The incoming EU directive lays down regulations in relation to
traceability of material used in treatment. It is difficult to
justify a requirement for mandatory collection of information
regarding material not used, or people, whose treatment is unsuccessful,
or does not involve donated gametes. The information that has
been collected to date has contributed little to our understanding
and knowledge.
Clinics are required to carry out regular audit
of outcomes and records may be made available to external audit
if necessary. However, it is difficult to justify to couples who
simply require medical intervention in their reproductive process,
not involving any third party, why a government body should be
informed about such an intimate area of their lives.
POLICY MAKING
This is the HFEA's area of strength, and the
purpose that seems to be enshrined in legislation. This should
be separated from regulation as it requires a different type of
body, with a necessarily different make up and approach. This
function should remain with the HFEA or any subsequent body, and
should take into account the views of all sections of society
in relation to new treatments and areas of research. Decisions
made by such a body would form the basis of licensing as distinct
from accreditation.
THE HFE ACT
The HFE Act has a protective role for patients,
embryos and the public in that it prevents any activities without
the specific consent of the gamete provider. Retaining control
over one's own genetic material is a fundamental right that should
be protected and this area of the law should remain unaltered,
even when there appear to be emotional grounds for reconsidering
the rights of one or other partner. It is duly noted however that
whilst this is the consensus, the alternative view that embryos
should be afforded some rights beyond the will and consent of
the gamete providers was also expressed.
However, there are areas that urgently need
to be re-examined, such as those below:
The definition of an embryo:
this is ambiguous at present and presents difficulties in light
of recent research developments permitted under the 2001 Regulations.

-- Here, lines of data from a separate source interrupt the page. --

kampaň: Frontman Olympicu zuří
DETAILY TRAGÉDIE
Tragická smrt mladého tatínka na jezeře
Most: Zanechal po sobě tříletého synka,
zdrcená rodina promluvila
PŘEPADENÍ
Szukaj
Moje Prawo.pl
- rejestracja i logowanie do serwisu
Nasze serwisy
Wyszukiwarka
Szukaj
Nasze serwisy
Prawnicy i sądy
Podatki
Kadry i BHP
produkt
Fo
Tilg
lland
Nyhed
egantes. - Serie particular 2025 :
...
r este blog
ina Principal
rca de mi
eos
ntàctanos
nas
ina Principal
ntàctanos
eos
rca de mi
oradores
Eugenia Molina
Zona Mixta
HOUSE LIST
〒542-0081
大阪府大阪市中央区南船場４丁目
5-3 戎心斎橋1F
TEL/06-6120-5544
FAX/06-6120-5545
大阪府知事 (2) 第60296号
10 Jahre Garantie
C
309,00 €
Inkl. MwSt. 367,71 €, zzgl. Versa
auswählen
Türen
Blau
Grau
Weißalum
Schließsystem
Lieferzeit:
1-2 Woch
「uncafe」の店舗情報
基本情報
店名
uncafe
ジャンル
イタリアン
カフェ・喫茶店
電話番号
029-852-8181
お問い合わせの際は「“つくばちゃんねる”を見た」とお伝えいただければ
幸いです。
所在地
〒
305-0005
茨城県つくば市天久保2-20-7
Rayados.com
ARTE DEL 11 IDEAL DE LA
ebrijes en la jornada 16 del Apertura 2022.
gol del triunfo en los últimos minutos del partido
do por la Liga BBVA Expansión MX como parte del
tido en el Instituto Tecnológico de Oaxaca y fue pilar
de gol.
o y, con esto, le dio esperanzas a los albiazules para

We recommend clarification that the definition set out in Section
1(1) of the Act is the correct definition.
Activities for which licences
may be granted: consideration should be given to allowing
new activities which the 1990 Act currently prohibits. For example,
the granting of either a treatment or research licence "to
authorise altering the genetic structure of any cell while it
forms part of an embryo" is prohibited so limiting progress
in the development and application of gene therapies for the purpose
of preventing transmission of genetic disease.
Maintenance of an identifying
register of patients: see above.
Restrictions on disclosure of
information: like the Register, the confidentiality restrictions
in the 1990 Act tend to stigmatise IVF patients; the widespread
acceptance of assisted conception now obviates the need for practices
beyond the universal concept of medical confidentiality.

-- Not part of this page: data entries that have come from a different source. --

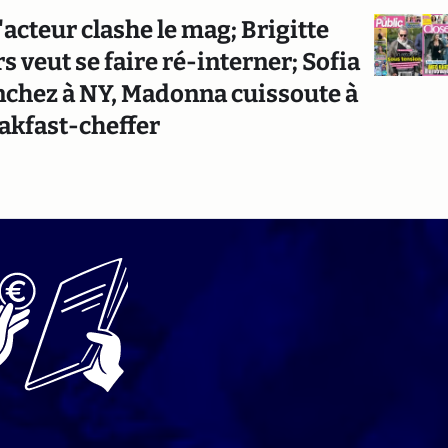
'acteur clashe le mag; Brigitte
s veut se faire ré-interner; Sofia
nchez à NY, Madonna cuissoute à
akfast-cheffer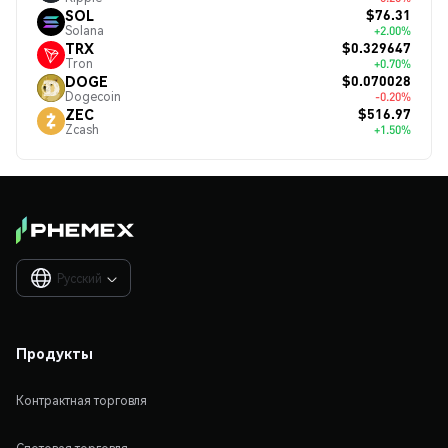
$76.31
SOL
Solana
+2.00%
$0.329647
TRX
Tron
+0.70%
$0.070028
DOGE
Dogecoin
-0.20%
$516.97
ZEC
Zcash
+1.50%
Русский

Продукты
Контрактная торговля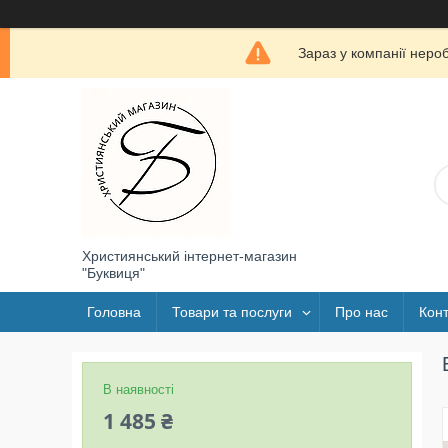
Зараз у компанії неро
Християнський інтернет-магазин
"Буквиця"
Головна
Товари та послуги
Про нас
Конт
В наявності
1 485 ₴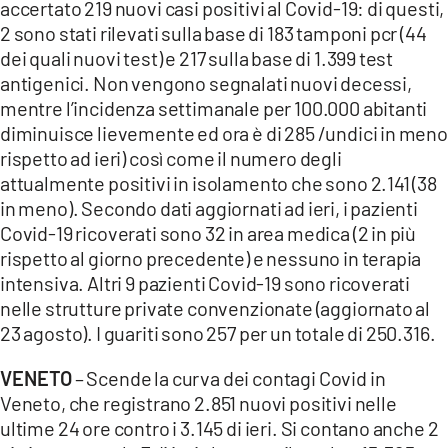
accertato 219 nuovi casi positivi al Covid-19: di questi,
2 sono stati rilevati sulla base di 183 tamponi pcr (44
dei quali nuovi test) e 217 sulla base di 1.399 test
antigenici. Non vengono segnalati nuovi decessi,
mentre l’incidenza settimanale per 100.000 abitanti
diminuisce lievemente ed ora è di 285 /undici in meno
rispetto ad ieri) così come il numero degli
attualmente positivi in isolamento che sono 2.141 (38
in meno). Secondo dati aggiornati ad ieri, i pazienti
Covid-19 ricoverati sono 32 in area medica (2 in più
rispetto al giorno precedente) e nessuno in terapia
intensiva. Altri 9 pazienti Covid-19 sono ricoverati
nelle strutture private convenzionate (aggiornato al
23 agosto). I guariti sono 257 per un totale di 250.316.
VENETO
– Scende la curva dei contagi Covid in
Veneto, che registrano 2.851 nuovi positivi nelle
ultime 24 ore contro i 3.145 di ieri. Si contano anche 2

Criminal penalties for the Person
Responsible: there should be a review of the role of the PR
and the type and range of penalties that might be appropriate
for non-compliance with the Act.
Welfare of the Child regulation:
this has profound problems and unfairly places the onus on clinics
without the procedures to enable them to fulfil this role.

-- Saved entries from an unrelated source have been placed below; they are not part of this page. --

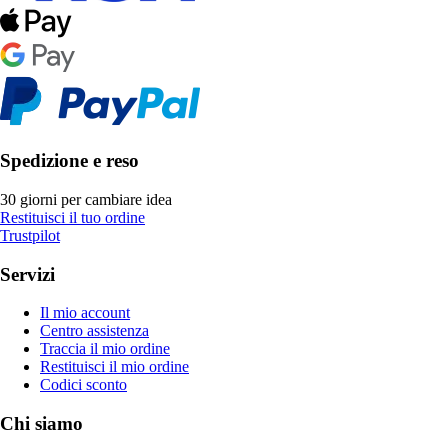
Spedizione e reso
30 giorni per cambiare idea
Restituisci il tuo ordine
Trustpilot
Servizi
Il mio account
Centro assistenza
Traccia il mio ordine
Restituisci il mio ordine
Codici sconto
Chi siamo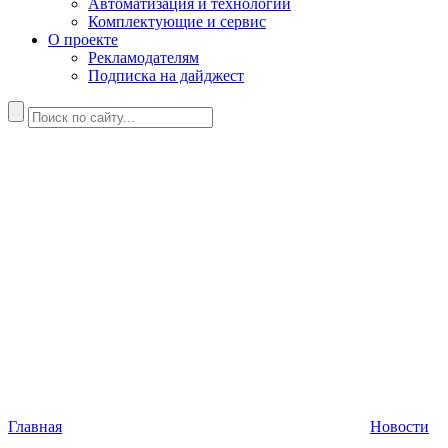
Автоматизация и технологии
Комплектующие и сервис
О проекте
Рекламодателям
Подписка на дайджест
Главная
Новости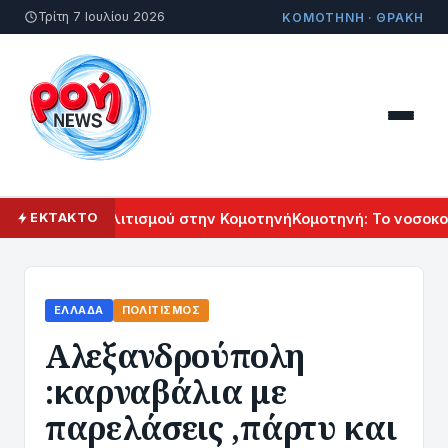
Τρίτη 7 Ιουλίου 2026
ΚΟΜΟΤΗΝΗ · ΘΡΑΚΗ
Αρμενικού Πολιτισμού στην Κομοτηνή
Κομοτηνή: Το νοσοκομε
ΕΚΤΑΚΤΟ
ΕΛΛΆΔΑ
ΠΟΛΙΤΙΣΜΌΣ
Αλεξανδρούπολη
:καρναβάλια με
παρελάσεις ,πάρτυ και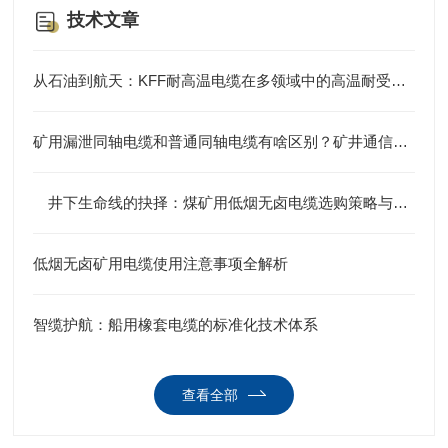
技术文章
从石油到航天：KFF耐高温电缆在多领域中的高温耐受应用案例集
矿用漏泄同轴电缆和普通同轴电缆有啥区别？矿井通信全靠它
井下生命线的抉择：煤矿用低烟无卤电缆选购策略与规范深度剖析
低烟无卤矿用电缆使用注意事项全解析
智缆护航：船用橡套电缆的标准化技术体系
查看全部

The requirement of the Authority
to provide a Code of Practice: see abovethe purpose
of the CoP should be reviewed in light of accreditation standards
from professional bodies.
Storage limits according to intended
use: there are inconsistencies in the way storage limits are
imposed and administered that must be addressed: for example,
the embryo storage limit may not be extended beyond five years
where they will be replaced into a surrogate host; extension can
only go ahead if for the patients' own use yet, once extended
they can be donated for other purposes. Another important consideration
is whether storage limits might be extended for research purposes,
where long term projects demand this.